GREENVILLE — Ndaba Mandela, a native of South Africa, is walking a path like his grandfather, one that strives to teach peace and compassion, and serves as a call to action to every man and woman.
“It is in our hands to make this world a better place,” said Mandela. “Where do you want to make a difference? I came from a small country in Africa, you may come from a small community. Decide where you want to make a difference, where your passion lies and then you can go and act on that. Do research, go to community to engage, otherwise without action you are just a dreamer. ”
Mandela, grandson of South African politician and philanthropist Nelson Mandela, is co-founder and co-chairman of the Africa Rising Foundation, an organization dedicated to building future leaders. He works to reinforce the notion that one person can make a difference. He was the keynote speaker for the second annual NC Civility Summit hosted by East Carolina University. The day-long summit is geared toward expanding acceptance of all people.

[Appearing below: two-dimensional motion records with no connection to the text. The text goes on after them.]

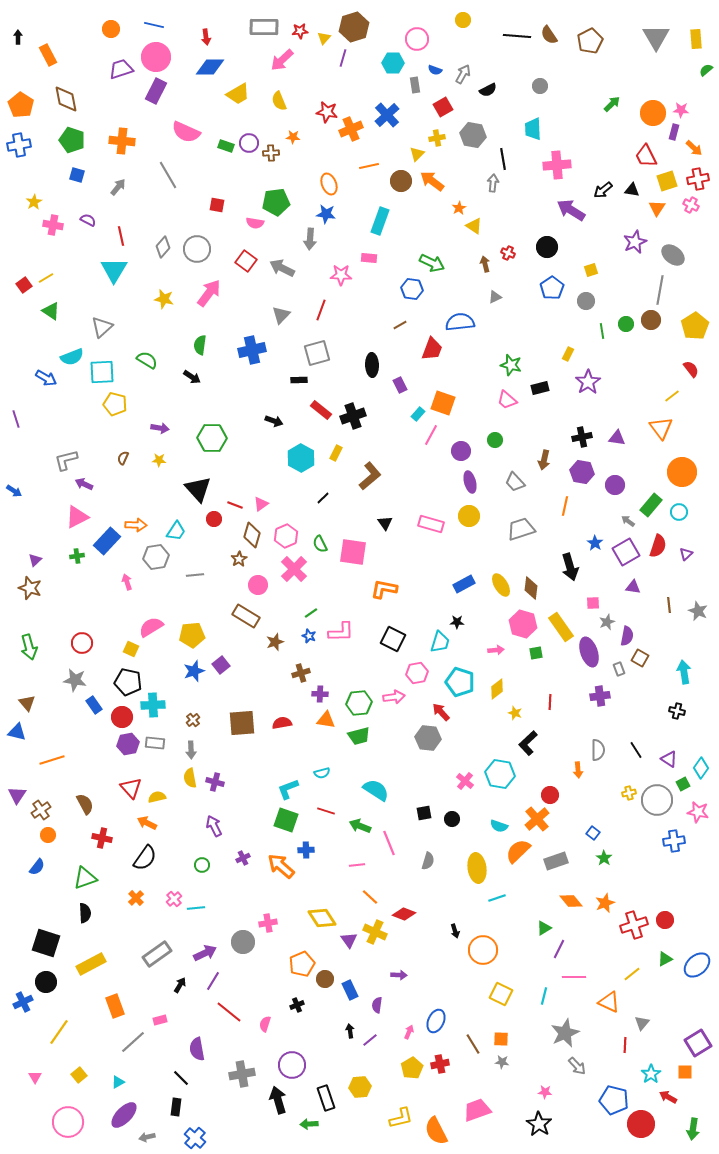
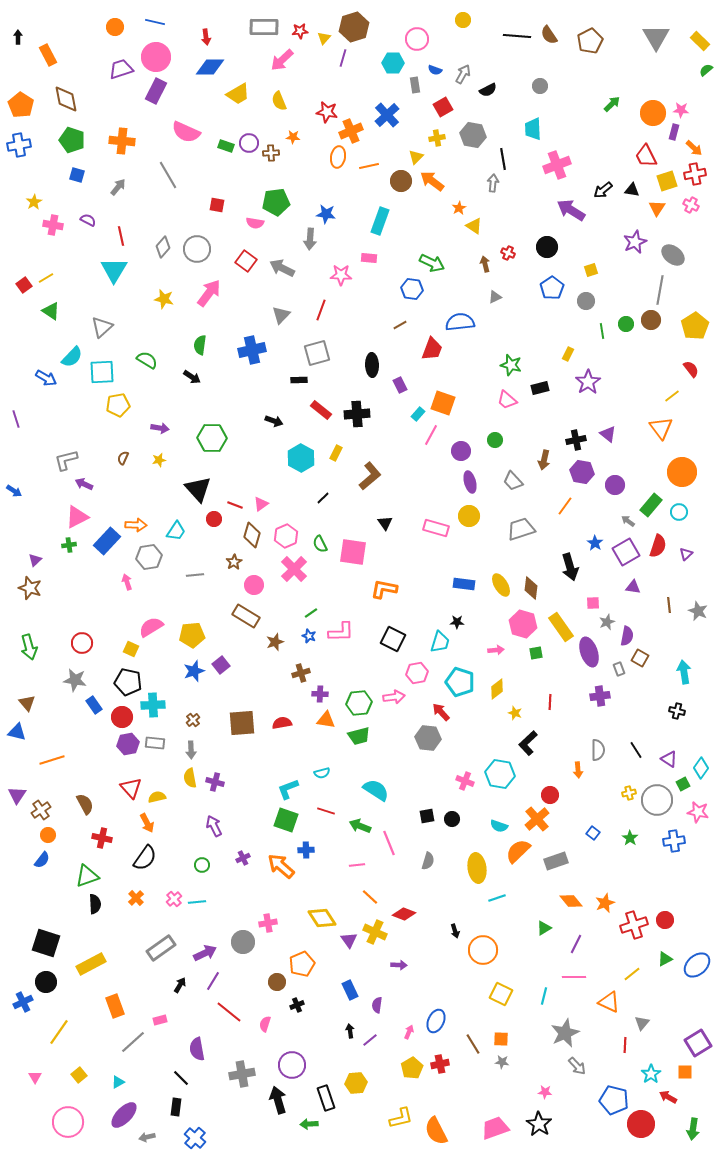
blue line at (154, 25): moved 1 px right, 3 px up
orange circle at (111, 29): moved 4 px right, 2 px up
yellow rectangle at (696, 39): moved 4 px right, 2 px down; rotated 42 degrees counterclockwise
orange cross at (351, 129): moved 2 px down
yellow triangle at (417, 154): moved 1 px left, 3 px down
pink cross at (557, 165): rotated 16 degrees counterclockwise
red cross at (698, 179): moved 3 px left, 5 px up
orange ellipse at (329, 184): moved 9 px right, 27 px up; rotated 30 degrees clockwise
cyan semicircle at (72, 357): rotated 25 degrees counterclockwise
yellow pentagon at (115, 404): moved 3 px right, 1 px down; rotated 25 degrees counterclockwise
black cross at (353, 416): moved 4 px right, 2 px up; rotated 15 degrees clockwise
black cross at (582, 437): moved 6 px left, 3 px down
purple triangle at (617, 438): moved 9 px left, 4 px up; rotated 30 degrees clockwise
yellow star at (159, 460): rotated 16 degrees counterclockwise
gray trapezoid at (515, 482): moved 2 px left, 1 px up
orange line at (565, 506): rotated 24 degrees clockwise
pink rectangle at (431, 524): moved 5 px right, 4 px down
green cross at (77, 556): moved 8 px left, 11 px up
gray hexagon at (156, 557): moved 7 px left
brown star at (239, 559): moved 5 px left, 3 px down
blue rectangle at (464, 584): rotated 35 degrees clockwise
pink circle at (258, 585): moved 4 px left
pink cross at (465, 781): rotated 18 degrees counterclockwise
black square at (424, 813): moved 3 px right, 3 px down
orange arrow at (147, 823): rotated 144 degrees counterclockwise
green star at (604, 858): moved 26 px right, 20 px up
blue semicircle at (37, 867): moved 5 px right, 7 px up
green triangle at (85, 878): moved 2 px right, 2 px up
cyan line at (196, 908): moved 1 px right, 6 px up
black semicircle at (85, 913): moved 10 px right, 9 px up
purple line at (559, 949): moved 17 px right, 5 px up
gray rectangle at (157, 954): moved 4 px right, 6 px up
purple arrow at (399, 975): moved 10 px up
brown circle at (325, 979): moved 48 px left, 3 px down
yellow hexagon at (360, 1087): moved 4 px left, 4 px up
pink trapezoid at (477, 1110): moved 18 px right, 18 px down
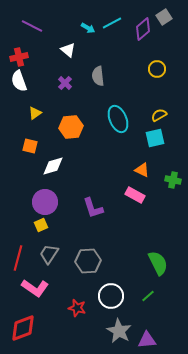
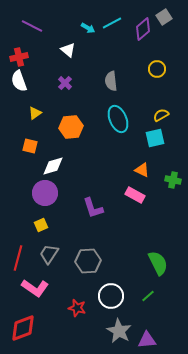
gray semicircle: moved 13 px right, 5 px down
yellow semicircle: moved 2 px right
purple circle: moved 9 px up
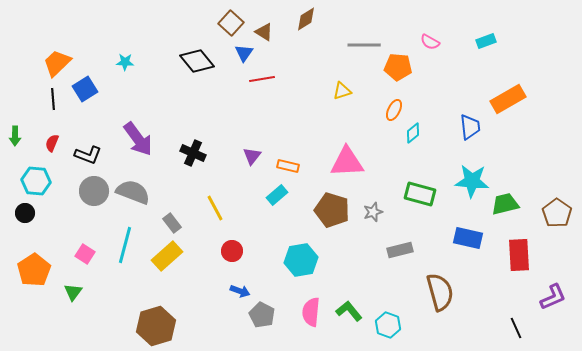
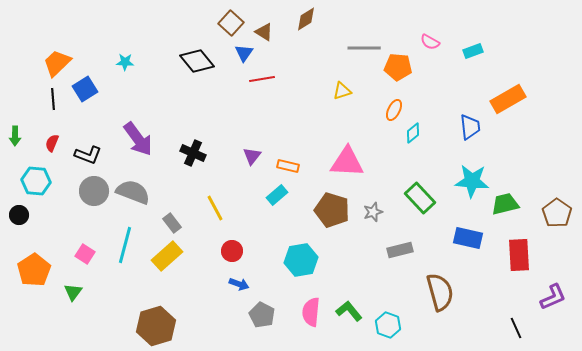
cyan rectangle at (486, 41): moved 13 px left, 10 px down
gray line at (364, 45): moved 3 px down
pink triangle at (347, 162): rotated 6 degrees clockwise
green rectangle at (420, 194): moved 4 px down; rotated 32 degrees clockwise
black circle at (25, 213): moved 6 px left, 2 px down
blue arrow at (240, 291): moved 1 px left, 7 px up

“We must be dedicated to humanity,” said Mandela. “We all have a dream of achieving greatness one day. What makes the best doctor? The best plumber? It is the passion one has. I hope you will understand each of you has greatness within you like Nelson Mandela. You can be the next Mandela of the world.”
Nelson Mandela grew up poverty stricken in South Africa. He went to school for the first time wearing his father’s pants that had been cropped to fit his size. Born with the name “Rolihlahla,” he went to school without an English name.
“His teacher said, ‘What is your English name?’ He said, ‘I don’t have one.’ She replied, ‘You shall be called Nelson,'” said Ndaba Mandela.
Nelson Mandela’s name would later become one recognized by the world over. He served as president of South Africa from 1994-1999 following his release from prison where he served 27 years for his involvement in working to overthrow the state’s white-only government-established apartheid. His fight against the government and later service to his country transformed him into an icon of democracy and social justice. He died in 2013 at age 95.
“We are living in a globalized world,” said his grandson. “We are traveling and working with each other more than ever before. What happens in Russia affects what happens in America and Africa, et cetera. We have a saying in Africa: ‘I am, because you are, because we are.”
He added, “Nothing exists in isolation anymore, it is up to us as global citizens to make sure we kill any prejudice that exists by simply reaching out and having a conversation over lunch with somebody that is different than us. That will make for a better world.”
“With living in a globalized world comes peace and compassion for humanity, he continued.
“My grandfather was a man of great compassion. He had compassion for the people. No matter what you looked like or where you came from, he would treat you with love, respect and dignity, That is what compassion is. In our house, you had Michael Jackson, George Bush and Mike Tyson visiting us, but he treated those people the very same way he treated the lady that cooked for us and the gentleman that cleaned our garden. That is what compassion is. And peace, it begins with inner peace self peace. If you do not have inner peace, you can never achieve peace outside in your community and in your household,” he added.